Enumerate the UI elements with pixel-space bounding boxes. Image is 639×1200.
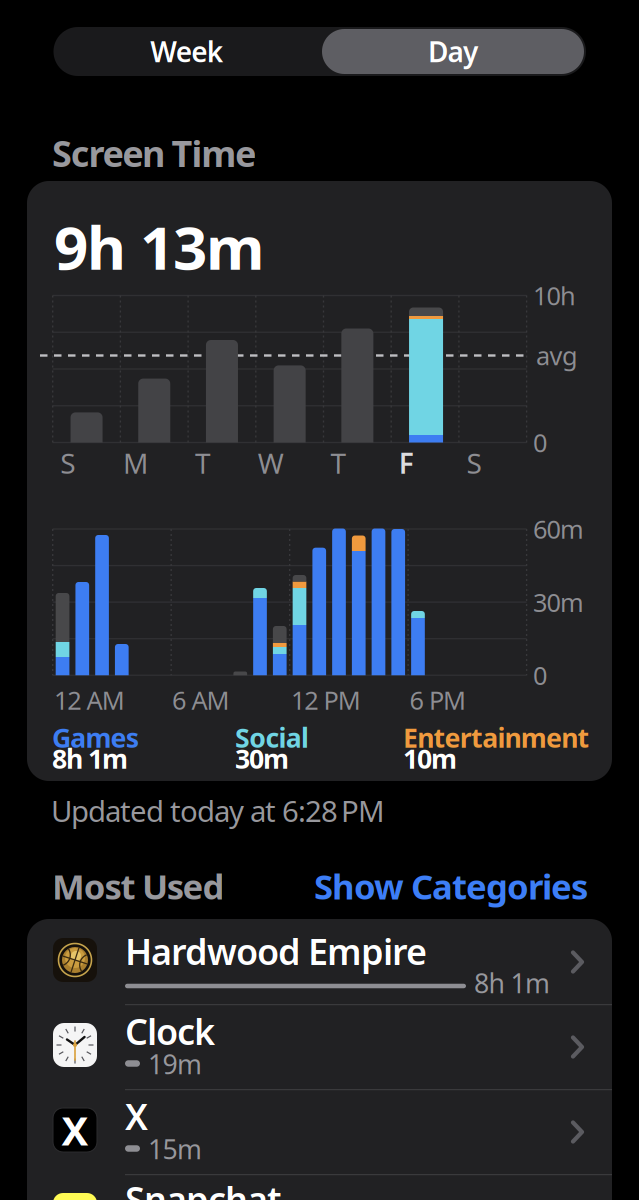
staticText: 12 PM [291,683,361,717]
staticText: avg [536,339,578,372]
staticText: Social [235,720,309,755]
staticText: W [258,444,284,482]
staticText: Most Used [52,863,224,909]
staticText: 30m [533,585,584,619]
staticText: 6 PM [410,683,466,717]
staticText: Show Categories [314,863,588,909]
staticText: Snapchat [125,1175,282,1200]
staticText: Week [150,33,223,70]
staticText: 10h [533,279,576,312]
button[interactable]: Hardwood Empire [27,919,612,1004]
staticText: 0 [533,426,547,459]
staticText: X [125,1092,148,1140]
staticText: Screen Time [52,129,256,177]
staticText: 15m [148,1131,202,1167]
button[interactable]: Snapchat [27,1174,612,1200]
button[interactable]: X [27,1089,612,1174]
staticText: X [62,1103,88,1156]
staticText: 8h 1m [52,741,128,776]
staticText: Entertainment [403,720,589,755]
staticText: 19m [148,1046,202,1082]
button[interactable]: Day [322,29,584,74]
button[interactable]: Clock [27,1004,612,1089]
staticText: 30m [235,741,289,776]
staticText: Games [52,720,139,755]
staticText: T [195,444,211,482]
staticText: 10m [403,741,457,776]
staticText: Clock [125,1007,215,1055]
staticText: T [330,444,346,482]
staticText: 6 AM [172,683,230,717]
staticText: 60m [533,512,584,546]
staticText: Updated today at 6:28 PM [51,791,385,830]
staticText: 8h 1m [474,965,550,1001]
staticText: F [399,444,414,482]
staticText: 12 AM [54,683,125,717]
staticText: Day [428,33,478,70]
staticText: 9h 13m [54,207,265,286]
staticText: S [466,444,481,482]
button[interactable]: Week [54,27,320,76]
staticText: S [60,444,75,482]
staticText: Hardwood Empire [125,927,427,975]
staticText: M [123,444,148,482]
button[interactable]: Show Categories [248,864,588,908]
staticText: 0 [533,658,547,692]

Exercise directions: Go through the records above and count every line that includes "Clock". Give the number and nothing else.

Response below: 2